— Для этого меня нужно было попытаться убить. — Я мрачно улыбаюсь и гляжу на ребят. — Если бы Море не заговорило со мной, я бы уже кормил рыбок где-то в Стамбуле.

— Ой! — Катя восклицает. — А ты не тот мальчик, который один спасся недавно на Чёрном море и три дня плавал там.

— Он самый, — я киваю.

Коля хмурится, он не помнит ничего такого.

— А я про тебя читала! — улыбается Катя и почти хлопает в ладоши. Теперь щупальца её сущности стягивают меня, мешая дышать, и мне становится неловко.

— Ну чего привязалась к человеку? — хмурится Коля. — Он устал, видишь. А ты не успела познакомиться, а уже влюбилась.

Катя краснеет, теряется, потом восклицает:

— Вот дурак.

И выбегает из палатки.

Коля усмехается.

— Проверенный метод, — хмыкает он, и я устало улыбаюсь в ответ. Какими бы хорошими ни были эти ребята, у меня нет на них времени. Я слишком глубоко ушёл в себя.

Коля не успел толком ни о чём спросить, вернулся Виталик и принёс неплохую похлёбку. Я не разбирался, на основе каких ингредиентов она сварена, но когда заметил картошку, немного напугался. Виталик уловил мою растерянность и усмехнулся:

— Это хорошая картошка. Ешь. Здесь плохого не держим.

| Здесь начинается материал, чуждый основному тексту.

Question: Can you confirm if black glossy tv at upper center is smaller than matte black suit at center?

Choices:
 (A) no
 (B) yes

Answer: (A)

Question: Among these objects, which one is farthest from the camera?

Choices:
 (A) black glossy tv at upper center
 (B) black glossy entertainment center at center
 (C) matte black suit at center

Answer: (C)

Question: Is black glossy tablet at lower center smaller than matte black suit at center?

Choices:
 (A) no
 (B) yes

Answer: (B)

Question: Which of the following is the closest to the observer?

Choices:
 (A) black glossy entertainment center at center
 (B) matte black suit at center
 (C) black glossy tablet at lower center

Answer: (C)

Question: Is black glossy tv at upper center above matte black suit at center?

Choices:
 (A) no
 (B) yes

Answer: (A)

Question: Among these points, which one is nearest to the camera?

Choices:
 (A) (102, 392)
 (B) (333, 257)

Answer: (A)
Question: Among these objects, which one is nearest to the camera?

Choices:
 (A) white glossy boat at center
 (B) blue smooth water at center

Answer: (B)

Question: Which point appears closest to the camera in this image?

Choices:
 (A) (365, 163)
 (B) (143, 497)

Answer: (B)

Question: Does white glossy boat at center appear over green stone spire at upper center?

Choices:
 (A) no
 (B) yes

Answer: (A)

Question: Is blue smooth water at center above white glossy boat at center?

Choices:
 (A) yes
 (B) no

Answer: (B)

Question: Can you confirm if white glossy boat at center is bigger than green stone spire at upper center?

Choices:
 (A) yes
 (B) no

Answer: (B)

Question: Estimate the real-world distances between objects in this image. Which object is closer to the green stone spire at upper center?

И я поел. Всё это время Виталик и Коля сидели на земле рядом с моей кроватью. Мы не произнесли ни слова, я чувствовал лишь щупальца их сущностей, которые гладили мою, как бы успокаивая, а ещё… они будто боялись. Боялись, что мне опять станет плохо, и от этого начнут грустнеть их ауры.

Но, к сожалению, я не мог заставить себя постоянно находиться на подъёме. Пустота не уходила далеко. Она как раненый хищник, отбежит на несколько метров и, прищурившись, глядит, ожидая, когда я останусь один. Чтобы вернуться. И сломать до конца. Я даже знаю, в каком образе она снова посетит мой мозг. Стариком с чёрными глазами, в высокой шляпе, с сухой улыбкой, болтающим в руках ТРИ зонтика.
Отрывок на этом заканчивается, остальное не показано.